• Exercise aim:
Report every line below that has the string "Takip" in it.

--------------------

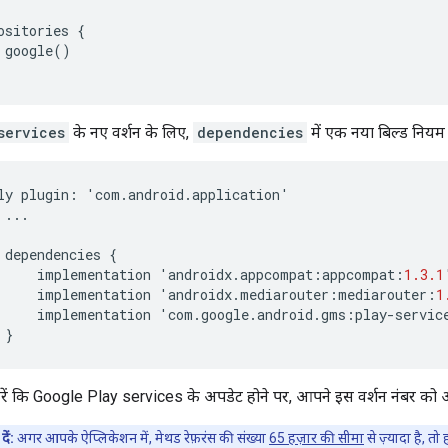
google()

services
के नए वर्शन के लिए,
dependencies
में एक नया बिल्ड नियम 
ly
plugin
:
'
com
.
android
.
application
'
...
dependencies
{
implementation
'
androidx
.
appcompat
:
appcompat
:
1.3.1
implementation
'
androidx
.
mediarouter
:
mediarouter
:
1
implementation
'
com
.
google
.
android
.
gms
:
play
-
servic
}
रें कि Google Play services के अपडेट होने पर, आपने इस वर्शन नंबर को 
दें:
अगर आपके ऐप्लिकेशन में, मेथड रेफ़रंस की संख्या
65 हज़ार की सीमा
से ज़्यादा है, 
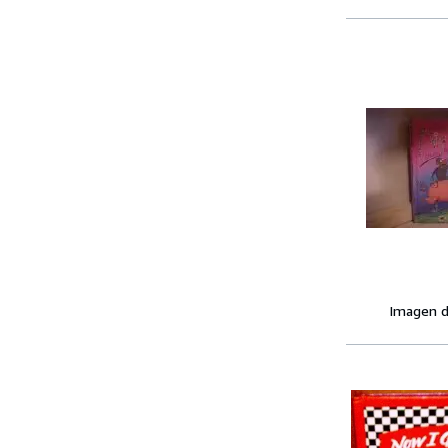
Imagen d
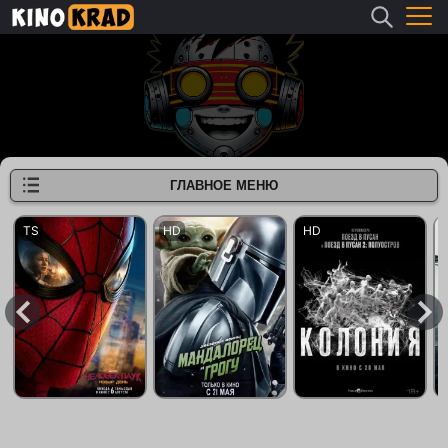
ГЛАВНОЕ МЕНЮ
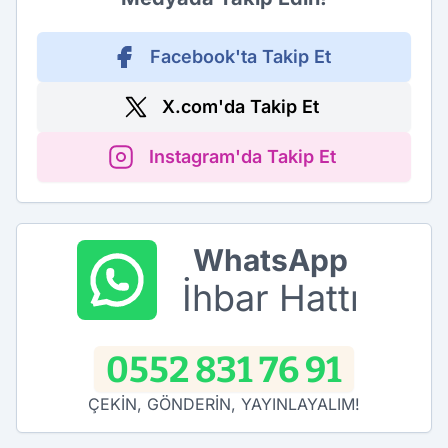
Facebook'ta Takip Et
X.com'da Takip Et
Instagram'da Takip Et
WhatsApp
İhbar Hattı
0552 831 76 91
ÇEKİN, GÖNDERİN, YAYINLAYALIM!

--------------------

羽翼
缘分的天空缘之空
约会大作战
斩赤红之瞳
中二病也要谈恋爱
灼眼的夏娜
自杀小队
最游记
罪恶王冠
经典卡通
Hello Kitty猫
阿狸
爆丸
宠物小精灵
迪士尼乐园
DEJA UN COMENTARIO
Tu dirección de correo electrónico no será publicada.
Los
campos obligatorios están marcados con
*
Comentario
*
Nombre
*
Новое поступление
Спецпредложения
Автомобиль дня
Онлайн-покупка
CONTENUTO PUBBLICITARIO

--------------------

• Output of the exercise:
Facebook'ta Takip Et
X.com'da Takip Et
Instagram'da Takip Et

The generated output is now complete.